Third day is focusing on data architectures in Azure and data security.
Azure Stencils
- Go to Visio
- Open shapes
- Search for word "cloud" and click for Online results
- Download Microsoft Azure Cloud Icons
- If you have older Visio you can download older stencils directly and copy to Documents/My Shapes folder here
- If you are using different tool, download SVG library and import to tool of your choice here
Example solution
- schema https://docs.microsoft.com/en-us/azure/architecture/reference-architectures/identity/azure-ad
- description https://docs.microsoft.com/en-us/azure/architecture/reference-architectures/identity/azure-ad#architecture
- pricing https://azure.microsoft.com/en-us/pricing/calculator/
- example architectures https://azure.microsoft.com/en-us/solutions/architecture/
Timing:
- 10min intro
- 50min design
- 20min presentation and recommended solution
Customer in regulated industry need to store unstructured data in Blob storage and structured data in Azure SQL Database. You need to design solution that is compliant with their security needs.

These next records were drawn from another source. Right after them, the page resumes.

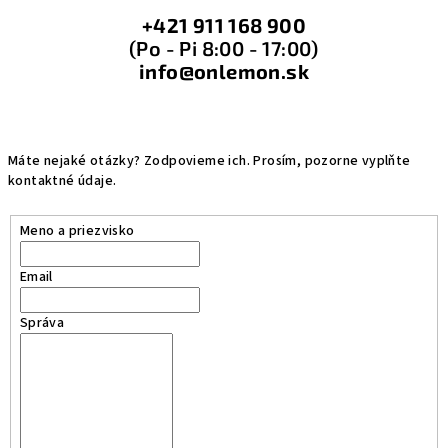
+421 911 168 900
(Po - Pi 8:00 - 17:00)
info@onlemon.sk
Máte nejaké otázky? Zodpovieme ich. Prosím, pozorne vyplňte
kontaktné údaje.
Meno a priezvisko
Email
Správa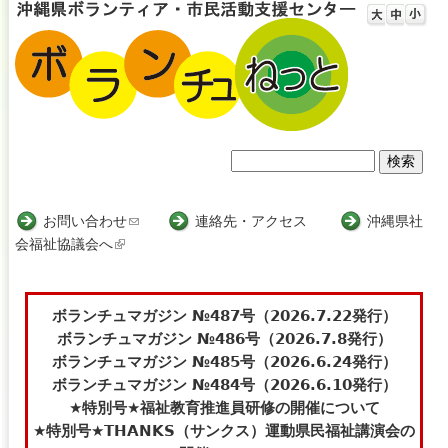
Jump to navigation
検
検
索
索
お問い合わせ
(
連絡先・アクセス
沖縄県社
会福祉協議会へ
(
l
フ
l
i
i
n
ォ
n
k
ボランチュマガジン №487号（2026.7.22発行）
ー
k
s
ボランチュマガジン №486号（2026.7.8発行）
i
e
ボランチュマガジン №485号（2026.6.24発行）
ム
s
n
ボランチュマガジン №484号（2026.6.10発行）
e
d
★特別号★福祉教育推進員研修の開催について
x
s
★特別号★THANKS（サンクス）運動県民福祉講演会の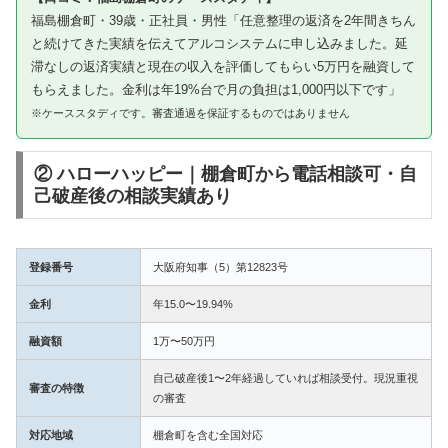
福島棚倉町・39歳・正社員・男性「任意整理の返済を2年間きちん
と続けてきた実績を伝えてアルコシステムに申し込みました。延
滞なしの返済実績と現在の収入を評価してもらい5万円を融資して
もらえました。金利は年19%台で月の負担は1,000円以下です」
※ケーススタディです。審査通過を保証するものではありません
② ハローハッピー｜棚倉町から電話相談可・自
己破産後の相談実績あり
登録番号
大阪府知事（5）第12823号
金利
年15.0〜19.94%
融資額
1万〜50万円
自己破産後1〜2年経過していれば相談受付。現況重視
審査の特徴
の審査
対応地域
棚倉町を含む全国対応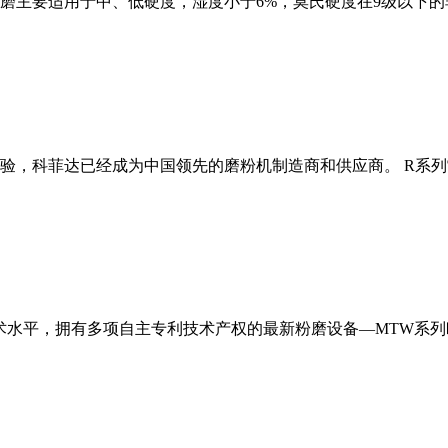
磨主要适用于中、低硬度，湿度小于6%，莫氏硬度在9级以下的
经验，科菲达已经成为中国领先的磨粉机制造商和供应商。 R系
术水平，拥有多项自主专利技术产权的最新粉磨设备—MTW系列欧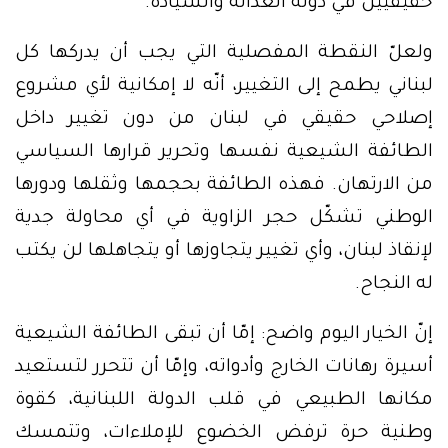
حقيقيين في دولة العدالة والسيادة.
ولعلّ النقطة المفصلية التي يجب أن يدركها كل
لبناني يطمح إلى التغيير، أنّه لا إمكانية لأي مشروع
إصلاحي حقيقي في لبنان من دون تغيير داخل
الطائفة الشيعية نفسها وتحرير قرارها السياسي
من الارتهان. فهذه الطائفة بحجمها وثقلها ودورها
الوطني تشكّل حجر الزاوية في أي محاولة جدية
لإنقاذ لبنان، وأي تغيير يتجاوزها أو يتجاهلها لن يكتب
له النجاح.
إنّ الخيار اليوم واضح: إمّا أن تبقى الطائفة الشيعية
أسيرة رهانات الخارج وأدواته، وإمّا أن تتحرر لتستعيد
مكانها الطبيعي في قلب الدولة اللبنانية، كقوة
وطنية حرة ترفض الخضوع للإملاءات، وتتمسك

Here are security requirements:
- All communications (data in fly) must be encrypted
- Team of data analytics professionals need to access Azure SQL database, but for security reasons make sure mutli-factor authentication is supported
- All data (both blobs and SQL) need to be encrypted at rest with customer-managed keys
- SQL database contains one highly sensitive column that needs to be protected by encryption in application so all data is stored already encrypted
- Make sure Azure administrators do not accidentaly replicate data outside of EU
- Design solution in a way, that Storage and SQL accept only communication from VMs in customer VNET
- Make sure that security best practicieas are audited or enforced in automated way
- All audit information needs to be directed to SIEM solution
Company has a lot of different data sources and you need to find best storage option based on data types and needs for additional processing.
Source data:
- Traditional structured dataset with orders and payments with need for strong transaction consistency, thousands of transactions per day. System needs to be ready for future growth in both database size and number of concurrent users. Customer expects huge growth in future.
- Various data files in different formats such as JSON, Excel, CSV, PDF and JPG with different types of information such as maintenance records, audit trails, logs, financial data, scans of invoices, user pictures and avatars. Due to security concerns access to different folders needs to be governed with access control rules.

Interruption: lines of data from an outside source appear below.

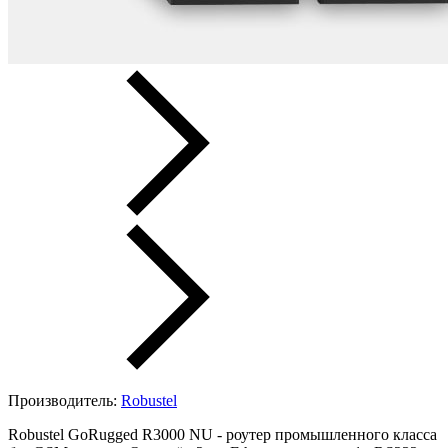
Производитель:
Robustel
Robustel GoRugged R3000 NU - роутер промышленного класса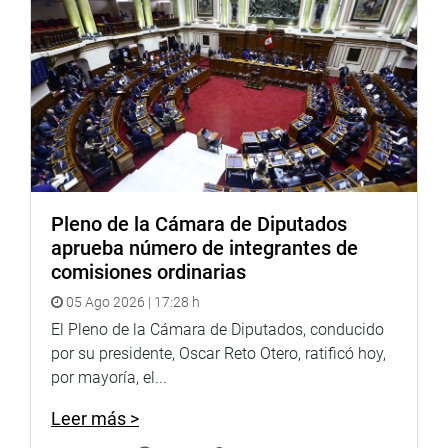
Pleno de la Cámara de Diputados
aprueba número de integrantes de
comisiones ordinarias
05 Ago 2026 | 17:28 h
El Pleno de la Cámara de Diputados, conducido
por su presidente, Oscar Reto Otero, ratificó hoy,
por mayoría, el...
Leer más >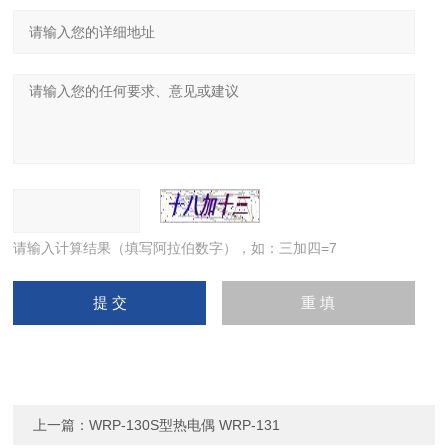
请输入计算结果（填写阿拉伯数字），如：三加四=7
上一篇：
WRP-130S型热电偶 WRP-131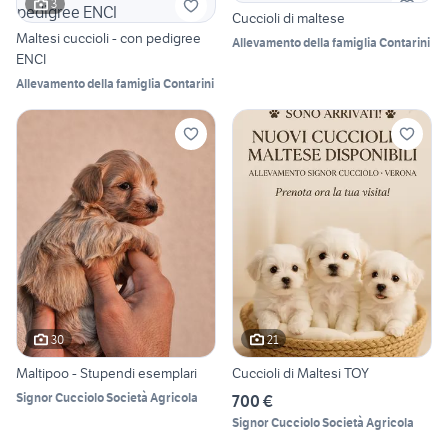
3
Cuccioli di maltese
Maltesi cuccioli - con pedigree
Allevamento della famiglia Contarini
ENCI
Allevamento della famiglia Contarini
30
21
Maltipoo - Stupendi esemplari
Cuccioli di Maltesi TOY
Signor Cucciolo Società Agricola
700 €
Signor Cucciolo Società Agricola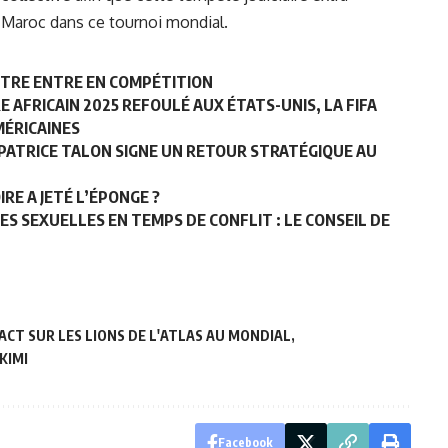
u Maroc dans ce tournoi mondial.
TITRE ENTRE EN COMPÉTITION
 AFRICAIN 2025 REFOULÉ AUX ÉTATS-UNIS, LA FIFA
MÉRICAINES
, PATRICE TALON SIGNE UN RETOUR STRATÉGIQUE AU
IRE A JETÉ L’ÉPONGE ?
ES SEXUELLES EN TEMPS DE CONFLIT : LE CONSEIL DE
ACT SUR LES LIONS DE L'ATLAS AU MONDIAL
KIMI
Facebook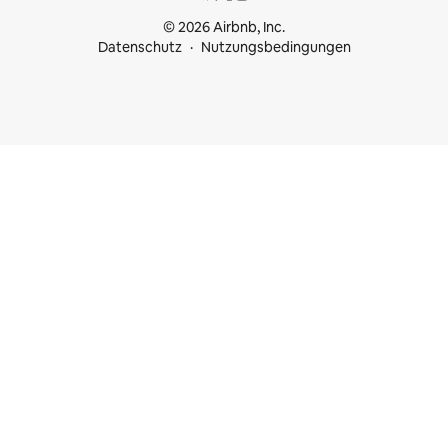
© 2026 Airbnb, Inc.
Datenschutz
Nutzungsbedingungen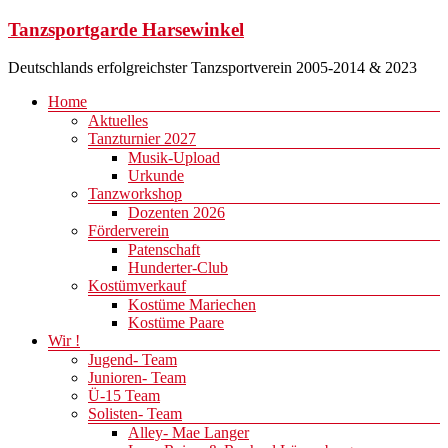
Zum
Tanzsportgarde Harsewinkel
Inhalt
springen
Deutschlands erfolgreichster Tanzsportverein 2005-2014 & 2023
Menü
Home
Aktuelles
Tanzturnier 2027
Musik-Upload
Urkunde
Tanzworkshop
Dozenten 2026
Förderverein
Patenschaft
Hunderter-Club
Kostümverkauf
Kostüme Mariechen
Kostüme Paare
Wir !
Jugend- Team
Junioren- Team
Ü-15 Team
Solisten- Team
Alley- Mae Langer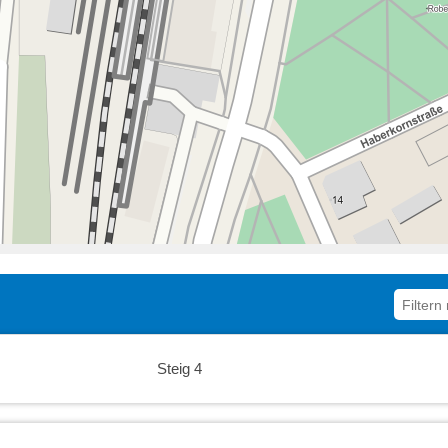
Steig 4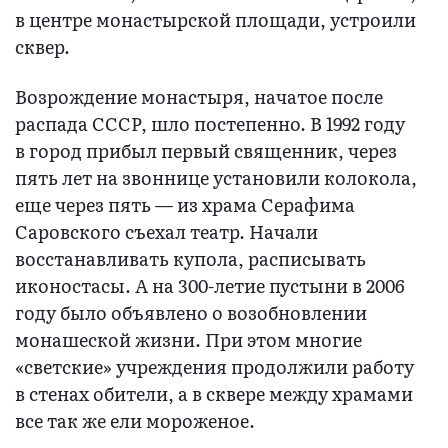
в центре монастырской площади, устроили
сквер.
Возрождение монастыря, начатое после
распада СССР, шло постепенно. В 1992 году
в город прибыл первый священник, через
пять лет на звоннице установили колокола,
еще через пять — из храма Серафима
Саровского съехал театр. Начали
восстанавливать купола, расписывать
иконостасы. А на 300-летие пустыни в 2006
году было объявлено о возобновлении
монашеской жизни. При этом многие
«светские» учреждения продолжили работу
в стенах обители, а в сквере между храмами
все так же ели мороженое.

- JSON files and messages with unpredictable structure with need for indexed queries. Due to need for low latency data must be distributed across 3 different regions to optimize performance for both reads and writes.
- Legal document store with ability to setup WORM (Write Once Read Many - also called immutable storage) for legal hold and lifecycle management to optimize costs of live data vs. archive.
Select ideal Azure solution for each data source. Only use PaaS services to optimize operational costs.
There are various data sources and locations:
- On-premises FTP server with CSV files
- On-premises SQL Server 2017 with order transactional data in multiple countries
- Telemetry data from IoT sensors collected in IoT Hub
- 3rd party SaaS solution with event data pushed as Kafka messages to endpoint of your choice
Design following solutions:
- Every week move files from FTP server to Azure SQL Database in Azure. To minimize cost and operational overhead use serverless platform (no VMs) and design secure way for communicating from on-premises environment to Azure SQL Database.
- Every night after company stores close orchestrate movement of transactional data from all countries SQL Servers to centralize location in Azure as flat files fo further processing. After all files are gathered from all countries use single job to ingest all data into company data warehouse based on Azure Synapse Analytics.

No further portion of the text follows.